Record set Block Start

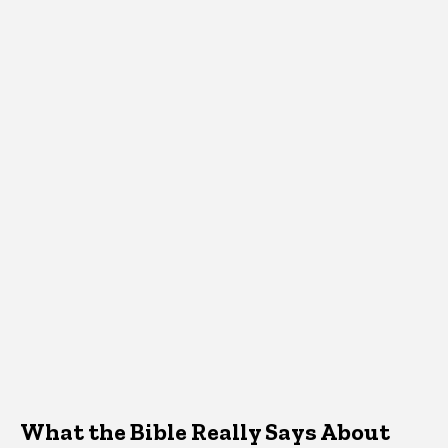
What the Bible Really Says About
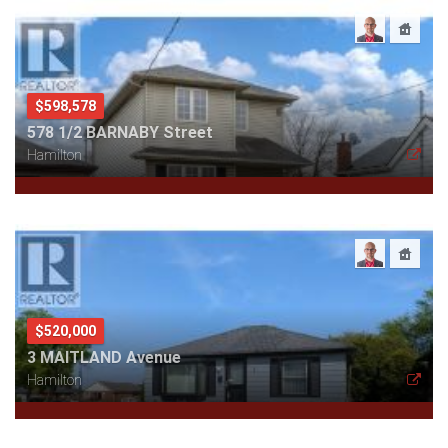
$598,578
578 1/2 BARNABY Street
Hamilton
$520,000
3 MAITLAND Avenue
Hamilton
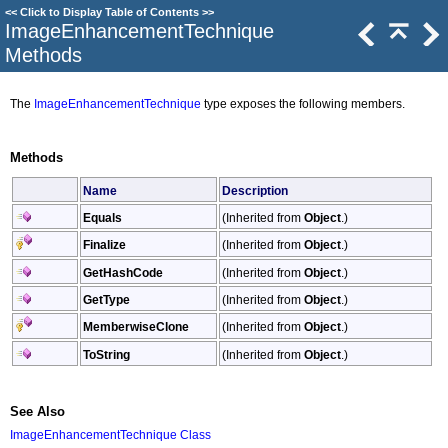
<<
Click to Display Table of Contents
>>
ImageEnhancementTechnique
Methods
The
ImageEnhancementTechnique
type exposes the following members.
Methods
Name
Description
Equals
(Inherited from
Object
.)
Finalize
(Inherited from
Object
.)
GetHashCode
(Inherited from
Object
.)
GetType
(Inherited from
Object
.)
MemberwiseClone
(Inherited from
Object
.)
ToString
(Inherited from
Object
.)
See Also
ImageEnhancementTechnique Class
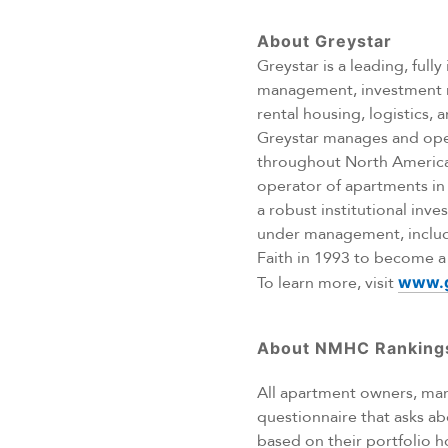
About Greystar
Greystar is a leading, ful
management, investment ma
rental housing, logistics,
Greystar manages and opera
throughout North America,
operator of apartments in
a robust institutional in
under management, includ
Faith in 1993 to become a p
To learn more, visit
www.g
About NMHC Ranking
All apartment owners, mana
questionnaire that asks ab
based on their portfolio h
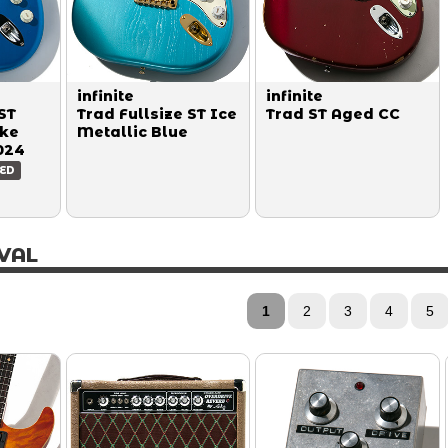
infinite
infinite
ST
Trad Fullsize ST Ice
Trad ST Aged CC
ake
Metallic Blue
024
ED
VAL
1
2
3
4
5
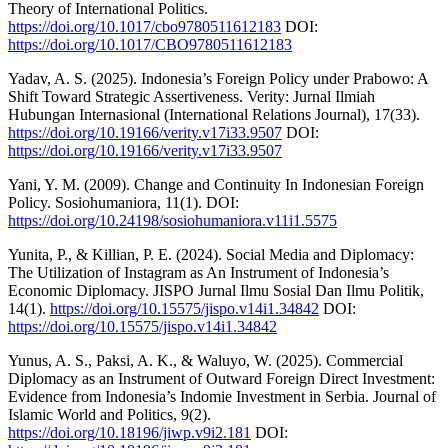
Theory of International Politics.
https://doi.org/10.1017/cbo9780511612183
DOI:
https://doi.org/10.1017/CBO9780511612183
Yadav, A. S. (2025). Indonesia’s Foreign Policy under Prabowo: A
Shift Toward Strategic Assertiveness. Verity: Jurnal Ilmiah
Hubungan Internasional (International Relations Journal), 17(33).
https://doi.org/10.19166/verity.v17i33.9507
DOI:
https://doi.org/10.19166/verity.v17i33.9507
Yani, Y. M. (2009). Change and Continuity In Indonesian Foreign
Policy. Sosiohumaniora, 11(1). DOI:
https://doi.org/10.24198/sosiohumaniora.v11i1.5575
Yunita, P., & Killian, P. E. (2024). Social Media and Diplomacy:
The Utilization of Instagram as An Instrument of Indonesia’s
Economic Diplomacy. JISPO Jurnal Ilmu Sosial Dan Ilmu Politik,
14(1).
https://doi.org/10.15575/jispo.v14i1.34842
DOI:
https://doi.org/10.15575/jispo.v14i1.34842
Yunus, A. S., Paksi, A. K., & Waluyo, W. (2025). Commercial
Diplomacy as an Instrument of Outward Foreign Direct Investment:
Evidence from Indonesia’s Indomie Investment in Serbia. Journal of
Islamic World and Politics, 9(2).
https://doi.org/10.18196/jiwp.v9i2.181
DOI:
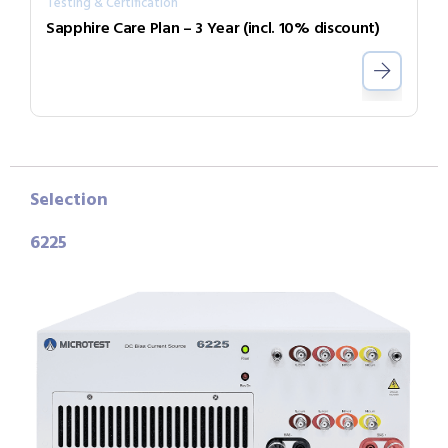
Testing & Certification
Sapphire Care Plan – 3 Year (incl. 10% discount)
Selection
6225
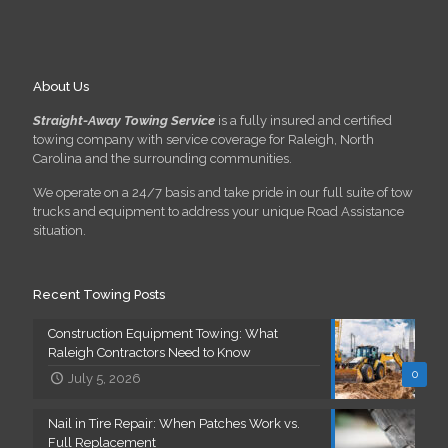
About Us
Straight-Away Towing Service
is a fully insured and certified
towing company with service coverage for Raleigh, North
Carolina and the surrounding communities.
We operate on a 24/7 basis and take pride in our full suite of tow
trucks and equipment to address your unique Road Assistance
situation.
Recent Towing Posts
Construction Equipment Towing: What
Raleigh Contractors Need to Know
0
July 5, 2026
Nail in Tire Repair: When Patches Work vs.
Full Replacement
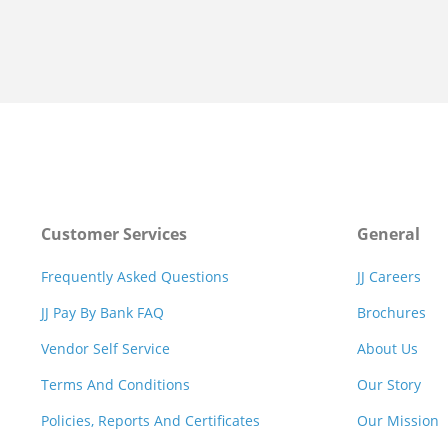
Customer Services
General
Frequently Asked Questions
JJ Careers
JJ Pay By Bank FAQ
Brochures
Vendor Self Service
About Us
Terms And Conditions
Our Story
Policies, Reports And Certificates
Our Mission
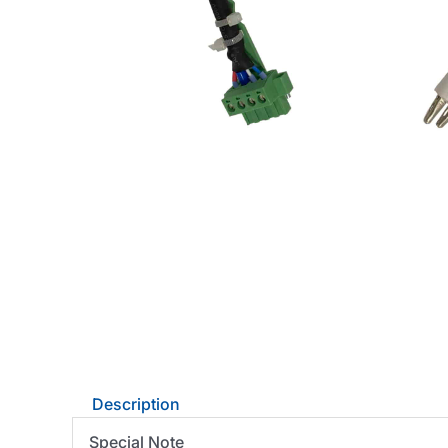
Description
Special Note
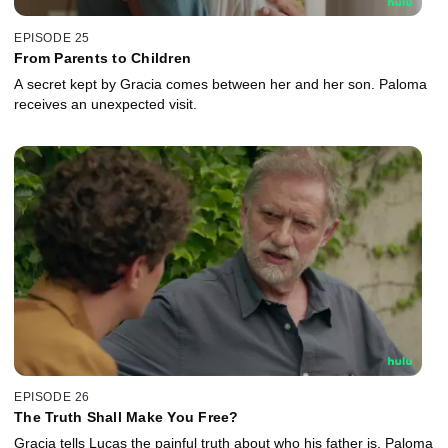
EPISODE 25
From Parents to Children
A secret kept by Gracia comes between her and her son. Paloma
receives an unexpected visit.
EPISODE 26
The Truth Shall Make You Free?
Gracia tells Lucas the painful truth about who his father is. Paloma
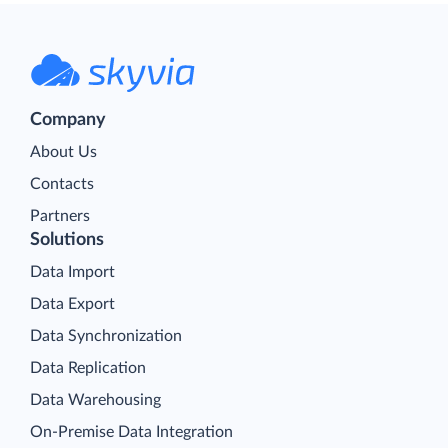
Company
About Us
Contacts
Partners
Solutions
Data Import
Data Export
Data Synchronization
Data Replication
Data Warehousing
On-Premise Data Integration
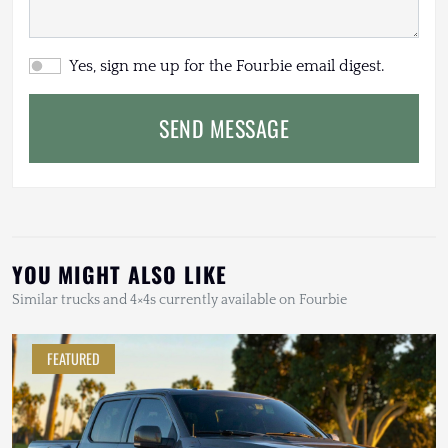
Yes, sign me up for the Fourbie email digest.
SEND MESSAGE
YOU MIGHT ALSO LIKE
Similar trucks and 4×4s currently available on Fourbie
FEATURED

Record set Block End

Aim of the exercise =>
Search the entries above for "visit". Show every line that has it.

Task answer =>
To learn more, visit
receives an unexpected visit.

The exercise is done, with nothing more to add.